Naturopatia Quantistica

2009-01-17 11:57

 Avrete sentito senz’altro parlare della fisica quantistica, ne avete sentito parlare forse per le applicazioni che ne sono derivate, negli ultimi decenni, nel campo della fisica nucleare, atomica, nelle tecnologie più avanzate dell’elettronica ecc.

Forse avete sentito parlare un pò meno di come la stessa F.Q. abbia influenzato e indirettamente avvalorato l’omeopatia (quella memoria nel solvente del rimedio iniziale il cui campo energetico veniva potenziato dalla succussione), tutta l’energetica orientale (cinese, indiana, tibetana, giapponese ecc.) quella occidentale (bioenergetica, medicina vibrazionale, la radionica, le varie riflessoterapie ecc.) ma che direttamente desse le basi a tecniche o discipline che potessero fregiarsi dell’aggettivo “quantistico” probabilmente poco o nulla sapete!

Non mi soffermerò e non vi farò qui esposizioni tecniche che potrebbe farvi un fisico e ne tanto meno ho il tempo di farlo, penso sia importante solo accennare alcuni principi fondamentali per capire come poi vengono trasposti nel campo delle m.n.c. e del benessere, cosa che a noi interessa particolarmente.



***L’osservatore influenza la realtà che osserva : universo soggettivo e non più oggettivo

Il famoso principio dell’indeterminazione di Heisenberg, provato in laboratorio a livello subatomico.

L’uomo che osserva determina se pur entro un range ristretto un’ influenza sull’evento che osserva (esperimenta), autostati e stati di sovrapposizione indeterminati che si determinano a seconda della scelta operativa dell’osservatore.
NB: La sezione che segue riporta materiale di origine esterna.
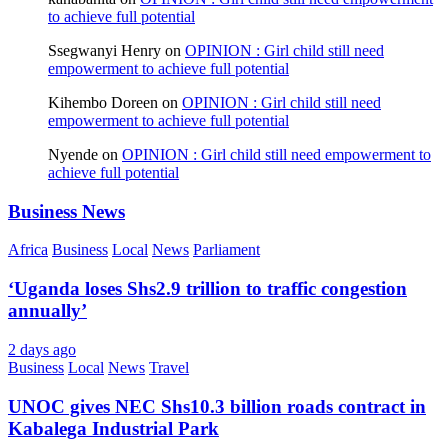
to achieve full potential
Ssegwanyi Henry
on
OPINION : Girl child still need
empowerment to achieve full potential
Kihembo Doreen
on
OPINION : Girl child still need
empowerment to achieve full potential
Nyende
on
OPINION : Girl child still need empowerment to
achieve full potential
Business News
Africa
Business
Local
News
Parliament
‘Uganda loses Shs2.9 trillion to traffic congestion
annually’
2 days ago
Business
Local
News
Travel
UNOC gives NEC Shs10.3 billion roads contract in
Kabalega Industrial Park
Questo perchè la materia fluttua tra l’essere particella o funzione d’onda (campo energetico, nuvola di elettroni)



***Non località della materia-particella: sincronismo ed universo olografico

Due particelle pur se separate rimangono in contatto, interconnesse, per cui se si stimola una anche l’altra subisce lo stimolo, nell’universo regna la sincronia tra i suoi componenti, ancor maggiore è la sincronia negli organismi viventi fino ai suoi componenti più microscopici. Ogni cosa nell’universo è parte del tutto e contiene un immagine, anche se in piccolo, completa del tutto.



***Dualismo della realtà: particella e funzione di onda

Nelle frazioni sub-atomiche la materia non sempre si rappresenta come particella determinata ma è presente anche come qualcosa d’indeterminato che ha funzione d’onda, di campo energetico non diventato ancora materia (non collassato allo stato di materia), cioè non ancora con lo stato definitivo e determinato della particella. Questo comporta un diverso comportamento della realtà fisica che apre scenari reali pur se appaiono paradossali. [nella meccanica quantistica: gli oggetti “quantistici” (elettroni, quanti di luce, ecc.) si trovano in certi “stati” indefiniti, descritti da certe entità matematiche (come la “funzione d’onda” di Schrödinger)]che apre scenari reali pur se appaiono paradossali. nella meccanica quantistica: gli oggetti “quantistici” (elettroni, quanti di luce, ecc.) si trovano in certi “stati” indefiniti, descritti da certe entità matematiche (come la “funzione d’onda” di Schrödinger)]



Nuovi scenari applicativi nelle medicine non convenzionali alla luce della fisica quantisca



Alla luce di quanto detto da più studiosi l’intervento che determina una certa concretizzazione della materia , può avvenire solo se fatto nello stato di un buon grado di consapevolezza. Quindi è fondamentale elevare la consapevolezza dell’essere.

Ogni aspetto di consapevole realtà che l’uomo osserva è in uno stato indeterminato prima di determinarsi (grazie all’uomo) in un campo ristretto di varianti che sono in sincronia cogli altri aspetti di consapevole realtà. Proprio questa sincronicità aiutata a seguire (cioè non opponendoci al “Voler divino”) quella coerenza magistrale che esiste al disopra dell’uomo ci porta all’osservazione (in consapevolezza) di una realtà che potremmo chiamare VERA, rivelandola per “come essa è” e determinandola tra gli eventi presenti nel ristretto range di valori potenziali realizzabili!

Questi ultimi ripeto mantengono la coerenza che il sincronismo che regna nell’universo ha ottenuto dall’input Creativo. Ciò a significare che nulla esiste per caso mentre invece tutto ha un significato che si delinea quanto più abbiamo una visione dall’alto dell’insieme del tutto (purtroppo siamo abituati ad una visione dal basso, dal centro di quell’alterata visione della realtà che viviamo e che ci appare perciò spesso più grande di noi).

Aderire a tale sincronismo altro non è che l’eliminazione del dualismo conflittuale tra quello che la mente vorrebbe realizzare ed il suo opposto che si autocrea conseguenzialmente.